En cette veille de célébration du Magal de Touba, le liquide précieux est une denrée rare. Le spectacle qui s’offre aux yeux des visiteurs est désolant et triste. Des femmes, avec des bassines d’eau sur la tête, qui cherchent où trouver le liquide précieux ; des pères de famille déboussolés qui ne savent plus où donner de la tête. Tel est le décor dans les plus grands quartiers de Touba que sont : Madiyana, Ndianatou Mahwa, Keur Niang, Darou Marnane, Ndamatou, Khaira et une partie de Darou Khoudoss.

L’eau ne coule plus. Maïmouna Thiam, rencontrée une bassine sur la tête, se démène comme un beau diable pour trouver de l’eau. Elle confie les yeux hagards : ‘’Le bidon de 20 litres s’échangeait à 300 F, le camion à 30 000 F. Mais il nous est même difficile de le trouver. La situation que nous vivons est intenable. Le temps presse.’’ Et les mêmes explications servies l’année dernière sont les mêmes que cette année.

A pareille époque, le Magal passé, Abdoul Bal, l’ancien Directeur général de la SDE, expliquait la difficulté de disposer du liquide précieux en ces termes : ‘’Je voudrais préciser que 50 % de l'eau produite à Touba est perdue. Malheureusement, du fait de la vétusté du réseau de distribution. Donc, nous avons réalisé ce qu'on appelle la recherche de fuites. Nous en avons trouvé plus de 100 que nous avons réparées. Donc, cette eau économisée va être consommée par les populations de Touba.’’

Interpellé sur ces difficultés que les populations de Touba endurent, Mamadou Diokh, Coordonnateur du volet approvisionnement en eau potable de Touba au titre de l’Ofor, déclare : ‘’Nous avons constaté, çà et là, quelques difficultés liées à des problèmes de pression au niveau du réseau. Difficultés qui sont consécutives à beaucoup de fuites constatées au niveau du réseau, dues principalement à une agression par rapport aux travaux qui sont en train d’être réalisés par certains partenaires sur des conduites principales. Cette situation a entrainé, pour bien des cas, l’arrêt de certains forages. Rien que pour la fuite constatée au niveau de Gare Bou Ndaw, nous avons arrêté quatre forages. Pour celle qui est constatée au niveau de la communauté rurale, nous avons arrêté le forage de Darou Marnane pour deux heures de temps.’’

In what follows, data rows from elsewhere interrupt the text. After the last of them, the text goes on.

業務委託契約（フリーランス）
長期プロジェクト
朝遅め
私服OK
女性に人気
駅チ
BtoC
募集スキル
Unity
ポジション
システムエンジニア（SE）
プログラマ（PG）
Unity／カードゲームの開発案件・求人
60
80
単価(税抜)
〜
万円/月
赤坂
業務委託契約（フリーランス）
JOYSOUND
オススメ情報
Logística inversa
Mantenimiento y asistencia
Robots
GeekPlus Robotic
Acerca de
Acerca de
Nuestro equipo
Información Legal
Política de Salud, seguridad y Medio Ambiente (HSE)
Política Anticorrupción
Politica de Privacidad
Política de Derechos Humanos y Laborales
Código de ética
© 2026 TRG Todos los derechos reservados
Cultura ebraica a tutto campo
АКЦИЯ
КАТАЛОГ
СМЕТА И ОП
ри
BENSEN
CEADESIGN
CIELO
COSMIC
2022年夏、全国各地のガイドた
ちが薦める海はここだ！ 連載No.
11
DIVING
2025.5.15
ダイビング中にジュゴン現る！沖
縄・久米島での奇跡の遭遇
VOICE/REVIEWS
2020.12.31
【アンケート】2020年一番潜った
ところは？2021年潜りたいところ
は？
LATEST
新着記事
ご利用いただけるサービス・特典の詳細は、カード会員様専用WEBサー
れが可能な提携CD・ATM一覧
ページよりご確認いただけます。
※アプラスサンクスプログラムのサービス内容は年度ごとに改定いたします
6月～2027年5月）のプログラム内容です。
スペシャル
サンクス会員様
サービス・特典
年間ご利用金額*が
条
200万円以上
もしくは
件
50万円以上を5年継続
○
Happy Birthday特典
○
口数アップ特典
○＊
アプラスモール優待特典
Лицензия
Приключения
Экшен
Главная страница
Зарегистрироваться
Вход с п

Cette situation tranche avec l’optimisme du ministre Serigne Mbaye Thiam qui, le 1er octobre dernier, au terme d’une visite qui l’avait conduit à Touba, déclarait, quant à l’approvisionnement correct en eau potable, lors du Magal : ‘’En ce qui concerne le volet eau potable, l’année dernière, on était à 112 mille m3/jour/ cette année, nous avons renforcé les capacités de production, avec la réalisation de 3 forages et la réhabilitation d’un forage. Au total, nous allons voir l’augmentation de la capacité de production et nous avons aussi mis un accent particulier sur les ouvrages de stockage par la réalisation de châteaux d’eau et la réhabilitation d’un important château d’eau de 1 000 m3 qui est resté 10 ans sans fonctionner.’’

Mais à Touba, surtout le temps du Magal, les besoins sont tels que ces réalisations ne changent pas grand-chose, selon le constat fait sur le terrain. D’ailleurs, il est fort à craindre une résurgence de la Covid-19 dans la cité religieuse, parce qu’il sera difficile, faute d’eau, de pouvoir faire respecter les recommandations des spécialistes en santé publique, notamment en ce qui concerne l’hygiène.